Yesterday, the last of the 50-year old Metropolitan Line trains made its final public trips along the railways, and like an awful lot of people, I took a short trip to say farewell to the old timer.
I was going to take a slightly longer trip, but a mishap took place, which I will recount below.
I had planned to catch the very last trip ever, but some irritating blogger published the timetable, and it was becoming increasingly apparent that the last train would be PACKED, and hence a heightened risk of not getting on board resulted in an early afternoon trip instead.
The penultimate trip from Aldgate in fact. A station with four platforms can make it difficult to guess which platform the train will arrive at as it pulled in from its latest trip, but fortunately, the other platforms were filled with trains at the appointed arrival time, letting lots of suitably dressed train geeks get our treasured photos of the train arriving in the gloom.
Also a chance to breach the do-not-pass barrier at the end of the platform to get that close up photo of the commemorative sign, which was almost certainly highly naughty, but no one minded. Not today at least.
This train may have had a commemorative sign on the front (and rear), but it was no commemorative trip – just a humdrum run for the last of the A Stocks along its normal routes. As such, lots of unknowing passengers trotted down the stairs to catch “any old train going where I want” only to be confronted with a train full of smiling faces.
Yes, it was as if the Olympics had come back as the tube filled up with bored commuters, but also large numbers of happy smiley people out for an exciting time. Accompanying them could be seen a couple of film crews and a good number of LU managers.
A final chance to sit in the high-backed seats so beloved of long distance travellers on the line, but loathed by the person on the edge as they never seemed to quite fit three people on comfortably.

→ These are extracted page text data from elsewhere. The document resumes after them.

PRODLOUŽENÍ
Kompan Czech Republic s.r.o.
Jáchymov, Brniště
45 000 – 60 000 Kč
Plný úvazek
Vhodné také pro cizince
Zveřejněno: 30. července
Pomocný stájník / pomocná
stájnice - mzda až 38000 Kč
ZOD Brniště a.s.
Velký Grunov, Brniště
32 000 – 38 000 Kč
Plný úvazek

The train departed on its normal, yet oh so special trip, passing through stations manned by people holding cameras aloft as it approached. ITV’s film crew anguished about whether they could interview people in the train as it was too dark. A small group of young enthusiasts sellotaped hand-written notes on the windows and maps so that even the most ignorant of commuters might notice the significance of their trip.
As the sellotape wielding fans worked their way along the carriages, I made my way backwards down the train. Hopping off at Euston Square to swap carriages, the doors closed and left me bereft on the platform.

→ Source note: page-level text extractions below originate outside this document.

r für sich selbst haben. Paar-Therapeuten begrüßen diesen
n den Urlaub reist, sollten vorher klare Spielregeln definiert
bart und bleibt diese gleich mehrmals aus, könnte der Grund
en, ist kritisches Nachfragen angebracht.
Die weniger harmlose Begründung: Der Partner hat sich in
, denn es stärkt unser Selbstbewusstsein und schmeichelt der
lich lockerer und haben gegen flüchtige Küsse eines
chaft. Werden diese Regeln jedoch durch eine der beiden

Then my camera jammed as the train pulled away leaving me without a final photo, or farewell tap of the carriages. The fun atmosphere on the train had left me behind. I was mortified.

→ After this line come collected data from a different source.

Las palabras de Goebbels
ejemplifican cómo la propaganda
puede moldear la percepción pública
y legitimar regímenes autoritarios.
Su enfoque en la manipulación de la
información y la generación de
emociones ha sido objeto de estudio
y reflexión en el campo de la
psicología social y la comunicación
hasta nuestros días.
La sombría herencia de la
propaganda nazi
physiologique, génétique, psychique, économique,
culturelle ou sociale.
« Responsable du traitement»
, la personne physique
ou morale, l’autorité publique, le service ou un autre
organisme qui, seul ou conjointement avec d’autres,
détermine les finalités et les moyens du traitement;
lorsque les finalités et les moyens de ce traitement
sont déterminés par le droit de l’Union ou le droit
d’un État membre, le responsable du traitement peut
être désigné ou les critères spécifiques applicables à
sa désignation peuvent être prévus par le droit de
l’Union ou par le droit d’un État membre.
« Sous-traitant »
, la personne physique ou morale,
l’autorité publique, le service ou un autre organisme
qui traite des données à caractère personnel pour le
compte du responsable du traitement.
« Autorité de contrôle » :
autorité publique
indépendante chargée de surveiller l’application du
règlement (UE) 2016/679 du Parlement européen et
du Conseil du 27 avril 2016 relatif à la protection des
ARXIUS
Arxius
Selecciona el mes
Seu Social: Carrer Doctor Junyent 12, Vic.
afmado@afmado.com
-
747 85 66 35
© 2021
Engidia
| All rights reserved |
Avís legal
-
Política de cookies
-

I had planned to get off at Baker Street and head home via another line, but as it was, I took one of the new shiny Met Line trains back whence I had came.
Of all the LU lines, the Met trains were always just that bit more special and different from the others. Even the same sized District/Circle line trains always felt more municipal than the Met. This was a line retained its aloof feel of something which deigned to visit London from the shires but would rather not hang around too long thank you very much.
Now, we have new bright shiny trains with air cooling, walk through carriages and lots of modern accessibility features. But they have lost the character. Understandably with so many trains being replaced across the country at the same time, there is a uniformity of design and aesthetic as we aren’t waiting a decade between upgrades to let fashions change.
The Met is now a bland municipal service which is undeniably vastly more suited to 21st century transport, but I think a lot of people will miss the differences the old trains exuded on their commute.
Diamond Geezer caught the train after me.